*THE PROBLEM*
Beginning with the line where "Canada For You" appears, retype every remaining line of the data below, both the first and last included.

*TASK MATERIAL*
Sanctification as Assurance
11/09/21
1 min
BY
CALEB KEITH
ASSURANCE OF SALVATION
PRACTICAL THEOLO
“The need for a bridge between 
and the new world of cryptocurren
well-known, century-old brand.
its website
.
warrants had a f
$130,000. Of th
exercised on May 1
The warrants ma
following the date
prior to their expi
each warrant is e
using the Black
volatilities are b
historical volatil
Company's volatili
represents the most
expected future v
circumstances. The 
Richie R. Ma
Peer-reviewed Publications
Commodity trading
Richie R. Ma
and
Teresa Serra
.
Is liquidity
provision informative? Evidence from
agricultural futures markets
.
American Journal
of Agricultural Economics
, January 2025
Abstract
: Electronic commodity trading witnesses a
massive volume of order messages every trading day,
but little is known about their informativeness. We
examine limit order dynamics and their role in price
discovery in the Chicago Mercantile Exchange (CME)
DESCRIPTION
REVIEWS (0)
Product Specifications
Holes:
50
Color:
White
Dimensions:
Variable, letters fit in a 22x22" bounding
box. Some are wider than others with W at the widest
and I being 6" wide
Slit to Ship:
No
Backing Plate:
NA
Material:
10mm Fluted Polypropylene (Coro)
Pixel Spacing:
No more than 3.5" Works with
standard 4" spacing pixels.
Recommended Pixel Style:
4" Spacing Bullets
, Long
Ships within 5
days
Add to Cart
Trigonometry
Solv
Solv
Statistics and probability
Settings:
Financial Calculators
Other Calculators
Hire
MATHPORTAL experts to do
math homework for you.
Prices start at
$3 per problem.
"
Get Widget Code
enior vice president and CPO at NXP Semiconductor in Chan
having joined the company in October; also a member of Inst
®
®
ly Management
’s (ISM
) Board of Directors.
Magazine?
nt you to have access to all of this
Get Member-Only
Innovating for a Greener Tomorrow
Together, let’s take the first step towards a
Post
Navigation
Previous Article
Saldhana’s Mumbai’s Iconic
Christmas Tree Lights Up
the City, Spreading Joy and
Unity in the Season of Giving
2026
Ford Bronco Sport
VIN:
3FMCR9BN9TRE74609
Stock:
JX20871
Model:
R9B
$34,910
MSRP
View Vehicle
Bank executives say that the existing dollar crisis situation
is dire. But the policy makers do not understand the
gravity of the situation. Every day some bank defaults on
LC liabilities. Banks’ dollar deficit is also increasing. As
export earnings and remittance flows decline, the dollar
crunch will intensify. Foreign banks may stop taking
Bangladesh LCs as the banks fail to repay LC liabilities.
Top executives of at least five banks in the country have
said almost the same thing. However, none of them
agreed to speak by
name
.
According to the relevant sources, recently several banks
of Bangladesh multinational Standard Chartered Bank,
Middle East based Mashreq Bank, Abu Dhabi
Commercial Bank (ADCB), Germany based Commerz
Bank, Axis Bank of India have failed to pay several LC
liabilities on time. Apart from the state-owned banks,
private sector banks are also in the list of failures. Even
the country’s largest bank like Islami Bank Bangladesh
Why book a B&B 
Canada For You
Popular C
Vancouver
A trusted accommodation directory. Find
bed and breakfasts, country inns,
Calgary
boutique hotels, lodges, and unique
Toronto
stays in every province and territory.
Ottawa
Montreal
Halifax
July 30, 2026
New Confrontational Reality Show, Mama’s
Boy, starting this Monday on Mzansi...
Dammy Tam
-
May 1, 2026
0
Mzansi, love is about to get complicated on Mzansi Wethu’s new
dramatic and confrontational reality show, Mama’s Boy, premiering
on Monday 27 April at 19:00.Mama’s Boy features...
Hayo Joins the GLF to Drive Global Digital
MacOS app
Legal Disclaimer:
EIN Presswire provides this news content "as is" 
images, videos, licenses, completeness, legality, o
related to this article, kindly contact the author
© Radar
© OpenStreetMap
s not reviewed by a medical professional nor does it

*REPLY TO THE EXERCISE*
Canada For You
Popular C
Vancouver
A trusted accommodation directory. Find
bed and breakfasts, country inns,
Calgary
boutique hotels, lodges, and unique
Toronto
stays in every province and territory.
Ottawa
Montreal
Halifax
July 30, 2026
New Confrontational Reality Show, Mama’s
Boy, starting this Monday on Mzansi...
Dammy Tam
-
May 1, 2026
0
Mzansi, love is about to get complicated on Mzansi Wethu’s new
dramatic and confrontational reality show, Mama’s Boy, premiering
on Monday 27 April at 19:00.Mama’s Boy features...
Hayo Joins the GLF to Drive Global Digital
MacOS app
Legal Disclaimer:
EIN Presswire provides this news content "as is" 
images, videos, licenses, completeness, legality, o
related to this article, kindly contact the author
© Radar
© OpenStreetMap
s not reviewed by a medical professional nor does it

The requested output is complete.